The current case still seems very heavy on personal preference. Principles application is subjective as we are all human. I found the comment as interesting as the quote it is answering.
It does seem more of a borderline case to me when I reread it, too.
> snark and indignation
These are preference-based but you're pretending they're objective. I find _your_ comments to be full of snark and indignation more than any you respond to, but of course you won't agree. (But because you don't agree, that makes me objectively wrong, I know.)
"Tonal arguments are ways of, frankly, policing working class ways of communication, and covering them in elite preferences." - someone smarter than the average HN commenter.
My view is not that these things are objective—they're subject to interpretation and different people interpret differently. It's not like temperature or length where one has a thermometer or a measuring tape to determine the value.
But that doesn't mean they're arbitrary. There's such a thing as fuzzy quasi-consensus, and I can demonstrate it easily: if the moderation calls we make were not fuzzy quasi-consensuses, the community would storm the barricades and rip us a new one. There's no pastime that internet communities love better than piling on when the mods are wrong.
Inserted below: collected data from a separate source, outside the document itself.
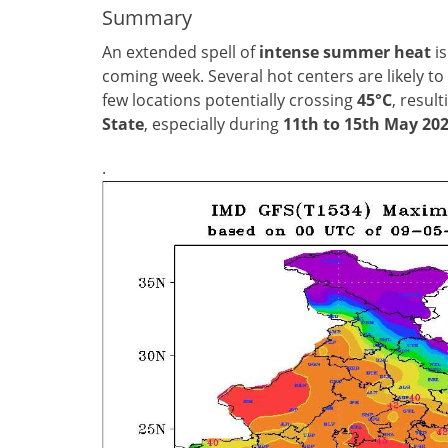
Summary
An extended spell of
intense summer heat
is
coming week. Several hot centers are likely 
few locations potentially crossing
45°C
, result
State
, especially during
11th to 15th May 20
.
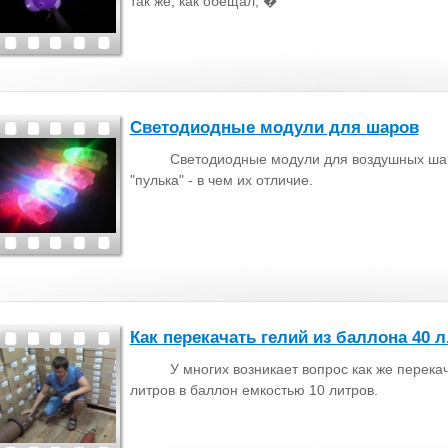
так же, как обещал, �
Светодиодные модули для шаров
Светодиодные модули для воздушных шар
"пулька" - в чем их отличие.
Как перекачать гелий из баллона 40 л.
У многих возникает вопрос как же перека
литров в баллон емкостью 10 литров.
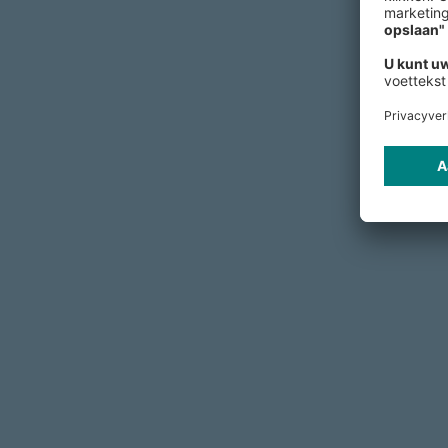
Samen 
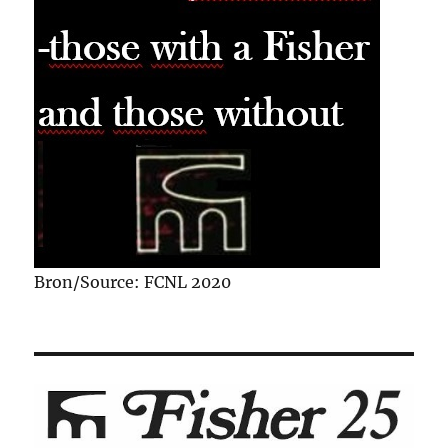
Bron/Source: FCNL 2020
That doesn't mean we're always right—not by a long shot—but we're usually (maybe 70%?) in the ballpark of the median reader's interpretation—not because we're geniuses at reading the hivemind but because we've been trained to get it mostly-quasi-somewhat-ok through the sheer pain of community backlash. Operant conditioning is a hell of a drug.
So while the personal views and preferences of the mods have some effect (how could they not?), it's not the high order bit. The high order bit is the prospective community response, because we fear what happens when we get that wrong, and I assure you we have reason to fear it.
As for whether my comments are also rife with snark and indignation: I think you have a point there! And I'd be happy to discuss it further, if you want to.
I’ve never seen any of the moderators here be snarky or indignant to anyone.
Do you have any specific examples of where dang or another moderator posted in that way?
Literally every sentence dang has ever written on this site, that I've seen, is snarky.
> Yes, in the sense that if there's nothing interesting to say about a quote then there's no reason to copy it into the thread.
This one was both snarky and indignant. Indignant that anyone would post something dang doesn't like on his site, and snarky that the the original commenter hadn't conformed to norms of what positions are acceptable to utter here.
Snark definition:
“an attitude or expression of mocking irreverence and sarcasm”
Source:
https://www.merriam-webster.com/dictionary/snark
Indignant definition:
“feeling or showing anger because of something unjust or unworthy”
Source:
https://www.merriam-webster.com/dictionary/indignant
So just based on these definitions that comment seems neither snarky nor indignant? There’s no anger because he’s a moderator calmly stating one of the rules of the site. And there don’t seem to be anything mocking, irreverent or sarcastic about him calmly stating the site guidelines?
Such a good quote, defending probably the last person on this Earth anyone would call "working class", including himself.
Bourdieu ?
[dead]
[flagged]
[dead]
The "bells and whistles" label sounds more dismissive / perjorative to me. An odd, and not a particularly nice, thing to say. Makes me wonder how the "magic" and "alchemy" terms were intended in this case, also.
If I use the words alchemy and magic about a piece of code, those are not flattering words.